### Task brief
Using the data below, copy each line that includes the word "публикации".

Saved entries
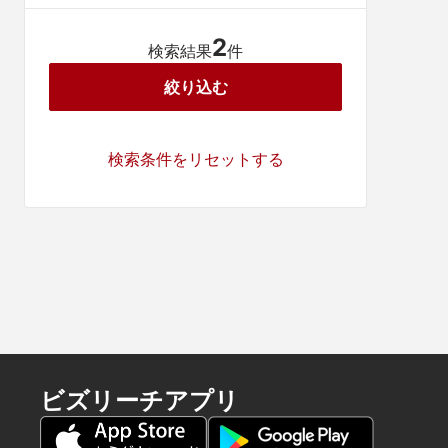
2
検索結果
件
絞り込む
検索条件をリセットする
ビズリーチアプリ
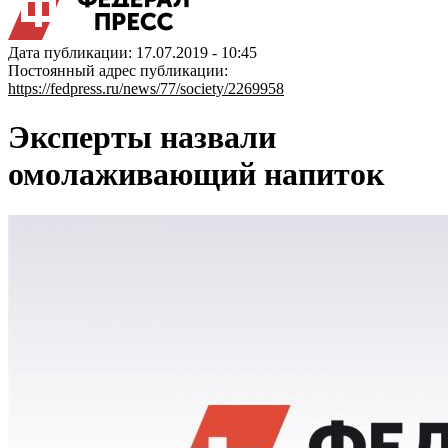
Дата публикации: 17.07.2019 - 10:45
Постоянный адрес публикации:
https://fedpress.ru/news/77/society/2269958
Эксперты назвали
омолаживающий напиток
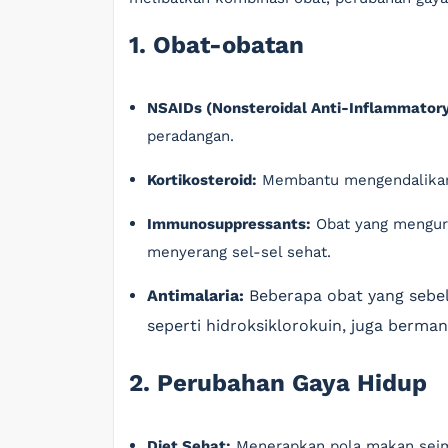
1. Obat-obatan
NSAIDs (Nonsteroidal Anti-Inflammatory
peradangan.
Kortikosteroid:
Membantu mengendalikan
Immunosuppressants:
Obat yang mengura
menyerang sel-sel sehat.
Antimalaria:
Beberapa obat yang sebe
seperti hidroksiklorokuin, juga berma
2. Perubahan Gaya Hidup
Diet Sehat:
Menerapkan pola makan seim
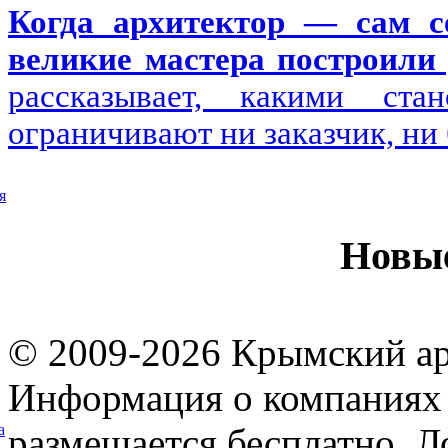
Когда архитектор — сам се
великие мастера построили 
рассказывает, какими ста
ограничивают ни заказчик, ни
я
Новы
© 2009-2026 Крымский ар
Информация о компаниях 
размещается бесплатно. Л
а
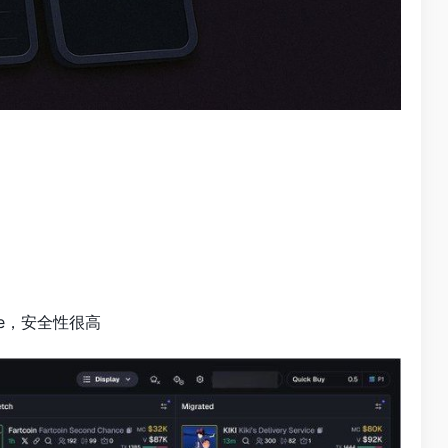
se，安全性很高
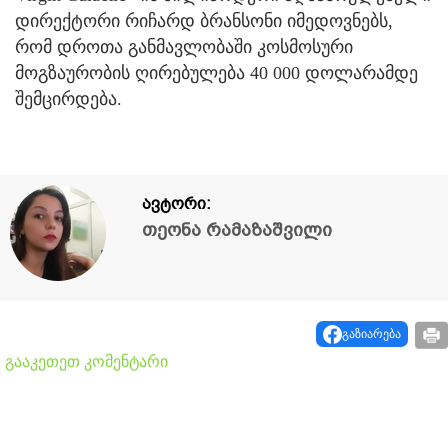
დირექტორი რიჩარდ ბრანსონი იმედოვნებს,
რომ დროთა განმავლობაში კოსმოსური
მოგზაურობის ღირებულება 40 000 დოლარამდე
შემცირდება.
ავტორი:
თეონა რამაზაშვილი
გაზიარება
გააკეთეთ კომენტარი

### Answer box
Дата публикации: 17.07.2019 - 10:45
Постоянный адрес публикации:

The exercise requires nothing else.